====== EXTRACTED DATA ======

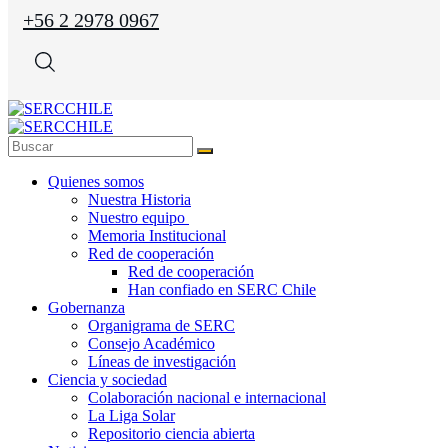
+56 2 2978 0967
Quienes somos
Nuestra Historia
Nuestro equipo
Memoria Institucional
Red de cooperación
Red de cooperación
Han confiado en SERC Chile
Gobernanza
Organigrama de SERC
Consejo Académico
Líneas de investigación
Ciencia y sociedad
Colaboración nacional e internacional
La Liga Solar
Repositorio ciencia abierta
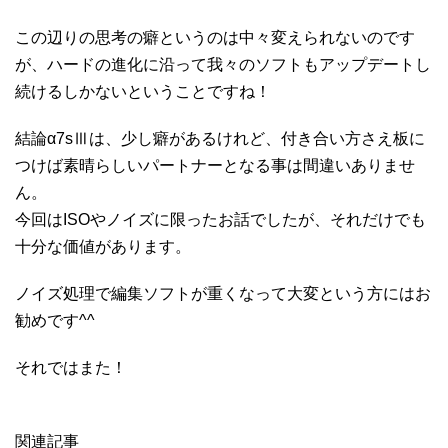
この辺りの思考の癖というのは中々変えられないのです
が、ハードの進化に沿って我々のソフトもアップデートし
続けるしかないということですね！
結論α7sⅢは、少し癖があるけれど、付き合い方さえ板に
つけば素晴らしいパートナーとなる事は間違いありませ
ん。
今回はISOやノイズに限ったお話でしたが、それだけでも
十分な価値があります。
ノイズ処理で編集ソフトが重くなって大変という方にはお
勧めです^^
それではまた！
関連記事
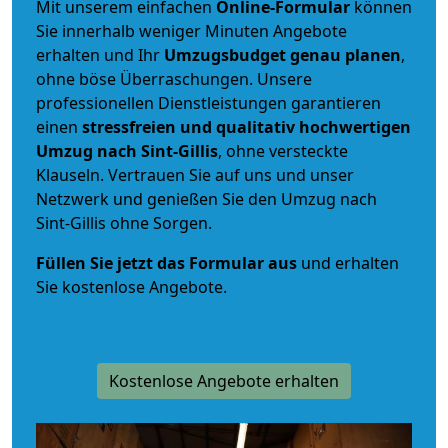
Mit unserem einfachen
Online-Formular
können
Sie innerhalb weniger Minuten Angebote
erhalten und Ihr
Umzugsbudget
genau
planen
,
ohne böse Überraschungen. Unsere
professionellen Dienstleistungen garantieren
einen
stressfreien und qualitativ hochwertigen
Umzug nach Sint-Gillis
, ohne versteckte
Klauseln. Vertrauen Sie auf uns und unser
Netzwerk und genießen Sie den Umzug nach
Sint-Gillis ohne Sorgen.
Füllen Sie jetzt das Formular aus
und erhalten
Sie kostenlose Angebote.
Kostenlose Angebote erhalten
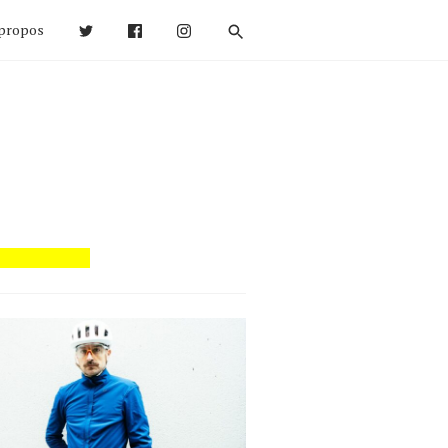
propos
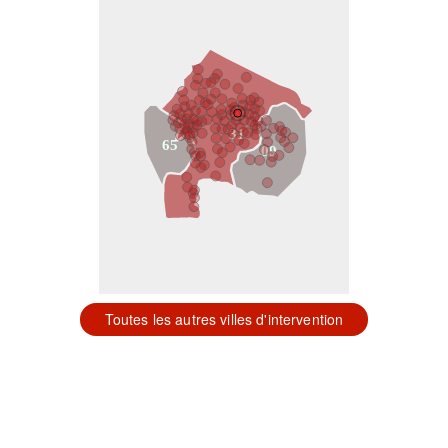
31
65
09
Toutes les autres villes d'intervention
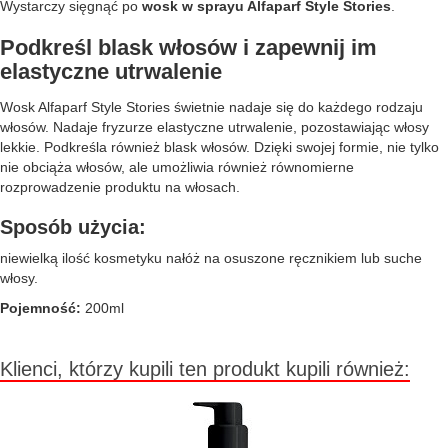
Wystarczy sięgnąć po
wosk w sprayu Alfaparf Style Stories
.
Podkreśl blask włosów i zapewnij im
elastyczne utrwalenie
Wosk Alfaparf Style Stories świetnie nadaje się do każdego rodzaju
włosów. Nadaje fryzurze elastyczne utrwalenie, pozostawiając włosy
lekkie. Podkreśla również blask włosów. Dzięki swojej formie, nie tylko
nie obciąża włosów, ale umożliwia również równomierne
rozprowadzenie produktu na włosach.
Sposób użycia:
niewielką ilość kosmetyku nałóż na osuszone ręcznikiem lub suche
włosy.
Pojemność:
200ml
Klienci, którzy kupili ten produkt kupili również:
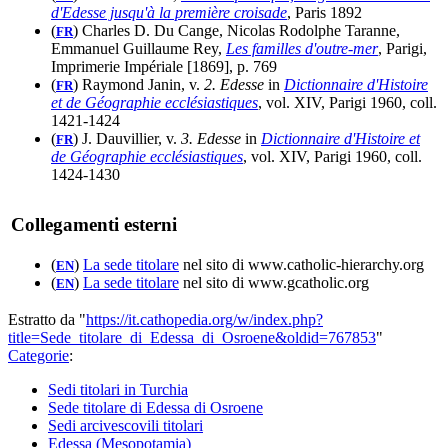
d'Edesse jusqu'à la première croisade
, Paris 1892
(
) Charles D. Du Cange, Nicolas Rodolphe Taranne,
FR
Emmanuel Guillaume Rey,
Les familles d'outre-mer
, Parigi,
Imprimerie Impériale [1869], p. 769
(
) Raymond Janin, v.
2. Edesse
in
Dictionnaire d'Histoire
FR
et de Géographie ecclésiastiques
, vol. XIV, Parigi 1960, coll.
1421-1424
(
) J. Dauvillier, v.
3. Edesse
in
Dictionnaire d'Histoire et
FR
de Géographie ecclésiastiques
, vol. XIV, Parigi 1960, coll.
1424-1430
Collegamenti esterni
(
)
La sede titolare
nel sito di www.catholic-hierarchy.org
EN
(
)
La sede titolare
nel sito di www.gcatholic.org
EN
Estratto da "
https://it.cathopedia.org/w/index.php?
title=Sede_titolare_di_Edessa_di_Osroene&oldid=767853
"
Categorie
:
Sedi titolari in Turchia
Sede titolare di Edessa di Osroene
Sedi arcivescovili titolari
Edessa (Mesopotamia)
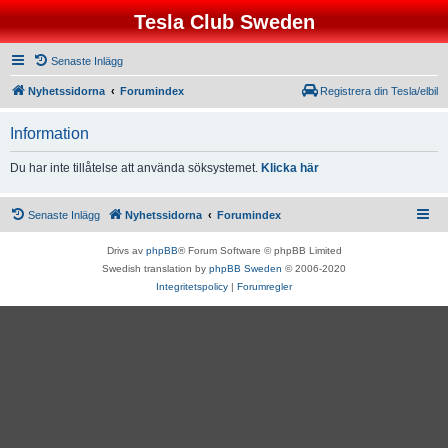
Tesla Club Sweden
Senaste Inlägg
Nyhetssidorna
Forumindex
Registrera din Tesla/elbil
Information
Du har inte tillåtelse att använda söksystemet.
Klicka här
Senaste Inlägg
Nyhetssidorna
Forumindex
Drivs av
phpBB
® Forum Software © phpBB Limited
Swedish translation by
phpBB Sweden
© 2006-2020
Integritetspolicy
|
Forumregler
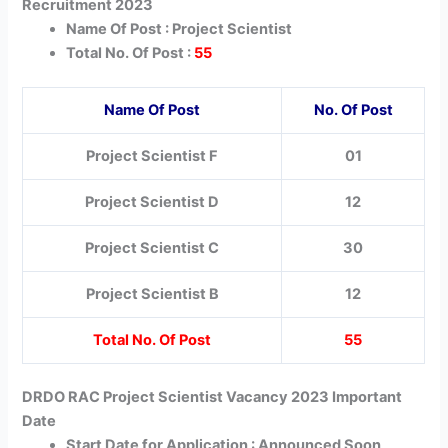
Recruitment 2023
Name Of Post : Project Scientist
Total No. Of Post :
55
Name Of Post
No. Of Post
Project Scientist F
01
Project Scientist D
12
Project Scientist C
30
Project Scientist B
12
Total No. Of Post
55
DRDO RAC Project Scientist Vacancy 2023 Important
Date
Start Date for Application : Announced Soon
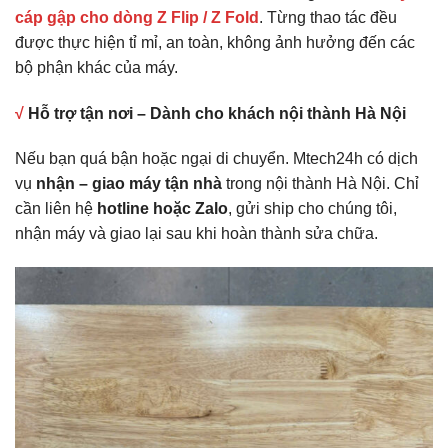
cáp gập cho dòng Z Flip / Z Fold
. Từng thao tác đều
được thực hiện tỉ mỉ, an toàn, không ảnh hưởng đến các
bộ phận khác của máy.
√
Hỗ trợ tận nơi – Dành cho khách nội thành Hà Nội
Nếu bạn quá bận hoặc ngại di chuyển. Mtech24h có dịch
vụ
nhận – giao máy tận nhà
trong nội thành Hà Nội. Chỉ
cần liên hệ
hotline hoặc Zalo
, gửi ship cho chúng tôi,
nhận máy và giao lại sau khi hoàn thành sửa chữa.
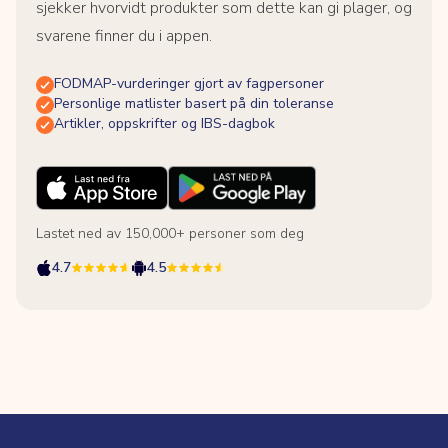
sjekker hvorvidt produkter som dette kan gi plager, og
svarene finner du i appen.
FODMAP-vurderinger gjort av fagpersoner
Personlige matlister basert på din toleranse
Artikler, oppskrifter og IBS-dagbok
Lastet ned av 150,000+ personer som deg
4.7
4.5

======
====== EXTRACTED DATA ======

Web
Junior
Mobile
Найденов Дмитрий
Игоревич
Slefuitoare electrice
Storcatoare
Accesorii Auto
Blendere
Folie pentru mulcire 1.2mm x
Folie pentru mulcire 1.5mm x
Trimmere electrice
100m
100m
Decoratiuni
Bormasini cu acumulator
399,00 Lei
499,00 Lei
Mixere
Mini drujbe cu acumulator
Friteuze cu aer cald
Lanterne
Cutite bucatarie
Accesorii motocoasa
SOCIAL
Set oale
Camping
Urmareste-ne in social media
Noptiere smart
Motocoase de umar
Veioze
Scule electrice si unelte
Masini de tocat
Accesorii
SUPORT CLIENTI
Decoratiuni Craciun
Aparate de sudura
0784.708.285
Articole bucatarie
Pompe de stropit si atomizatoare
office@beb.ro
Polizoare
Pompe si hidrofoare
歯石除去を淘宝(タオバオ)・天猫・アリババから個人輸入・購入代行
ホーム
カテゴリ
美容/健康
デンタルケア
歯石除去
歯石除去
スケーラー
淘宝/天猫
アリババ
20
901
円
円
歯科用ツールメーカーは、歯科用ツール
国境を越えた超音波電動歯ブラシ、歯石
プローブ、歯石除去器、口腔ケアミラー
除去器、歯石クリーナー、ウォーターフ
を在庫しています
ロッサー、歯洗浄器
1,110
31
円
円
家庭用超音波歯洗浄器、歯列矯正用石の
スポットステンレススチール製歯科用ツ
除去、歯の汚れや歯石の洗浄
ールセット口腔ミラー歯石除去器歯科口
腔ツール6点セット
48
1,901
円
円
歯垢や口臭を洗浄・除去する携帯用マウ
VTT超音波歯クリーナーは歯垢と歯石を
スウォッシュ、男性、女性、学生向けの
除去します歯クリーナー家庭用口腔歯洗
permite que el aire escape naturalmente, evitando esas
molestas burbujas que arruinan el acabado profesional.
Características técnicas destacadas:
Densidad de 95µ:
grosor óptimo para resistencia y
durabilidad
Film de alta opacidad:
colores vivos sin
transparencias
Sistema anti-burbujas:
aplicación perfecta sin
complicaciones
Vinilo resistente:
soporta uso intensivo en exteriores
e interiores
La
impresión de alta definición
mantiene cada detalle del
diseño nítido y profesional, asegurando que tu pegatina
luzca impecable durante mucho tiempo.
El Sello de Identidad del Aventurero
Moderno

======

_TASK TO CARRY OUT:_ Every line above from the one with "2 2978 0967" down to the one with "https://it.cathopedia.org/w/index.php?" must be written out exactly, and no picture may appear.

_RESPONSE FOR THIS EXERCISE:_
+56 2 2978 0967
Quienes somos
Nuestra Historia
Nuestro equipo
Memoria Institucional
Red de cooperación
Red de cooperación
Han confiado en SERC Chile
Gobernanza
Organigrama de SERC
Consejo Académico
Líneas de investigación
Ciencia y sociedad
Colaboración nacional e internacional
La Liga Solar
Repositorio ciencia abierta
この辺りの思考の癖というのは中々変えられないのです
が、ハードの進化に沿って我々のソフトもアップデートし
続けるしかないということですね！
結論α7sⅢは、少し癖があるけれど、付き合い方さえ板に
つけば素晴らしいパートナーとなる事は間違いありませ
ん。
今回はISOやノイズに限ったお話でしたが、それだけでも
十分な価値があります。
ノイズ処理で編集ソフトが重くなって大変という方にはお
勧めです^^
それではまた！
関連記事
Mit unserem einfachen
Online-Formular
können
Sie innerhalb weniger Minuten Angebote
erhalten und Ihr
Umzugsbudget
genau
planen
,
ohne böse Überraschungen. Unsere
professionellen Dienstleistungen garantieren
einen
stressfreien und qualitativ hochwertigen
Umzug nach Sint-Gillis
, ohne versteckte
Klauseln. Vertrauen Sie auf uns und unser
Netzwerk und genießen Sie den Umzug nach
Sint-Gillis ohne Sorgen.
Füllen Sie jetzt das Formular aus
und erhalten
Sie kostenlose Angebote.
Kostenlose Angebote erhalten
propos
31
65
09
Toutes les autres villes d'intervention
Wystarczy sięgnąć po
wosk w sprayu Alfaparf Style Stories
.
Podkreśl blask włosów i zapewnij im
elastyczne utrwalenie
Wosk Alfaparf Style Stories świetnie nadaje się do każdego rodzaju
włosów. Nadaje fryzurze elastyczne utrwalenie, pozostawiając włosy
lekkie. Podkreśla również blask włosów. Dzięki swojej formie, nie tylko
nie obciąża włosów, ale umożliwia również równomierne
rozprowadzenie produktu na włosach.
Sposób użycia:
niewielką ilość kosmetyku nałóż na osuszone ręcznikiem lub suche
włosy.
Pojemność:
200ml
Klienci, którzy kupili ten produkt kupili również:
d'Edesse jusqu'à la première croisade
, Paris 1892
(
) Charles D. Du Cange, Nicolas Rodolphe Taranne,
FR
Emmanuel Guillaume Rey,
Les familles d'outre-mer
, Parigi,
Imprimerie Impériale [1869], p. 769
(
) Raymond Janin, v.
2. Edesse
in
Dictionnaire d'Histoire
FR
et de Géographie ecclésiastiques
, vol. XIV, Parigi 1960, coll.
1421-1424
(
) J. Dauvillier, v.
3. Edesse
in
Dictionnaire d'Histoire et
FR
de Géographie ecclésiastiques
, vol. XIV, Parigi 1960, coll.
1424-1430
Collegamenti esterni
(
)
La sede titolare
nel sito di www.catholic-hierarchy.org
EN
(
)
La sede titolare
nel sito di www.gcatholic.org
EN
Estratto da "
https://it.cathopedia.org/w/index.php?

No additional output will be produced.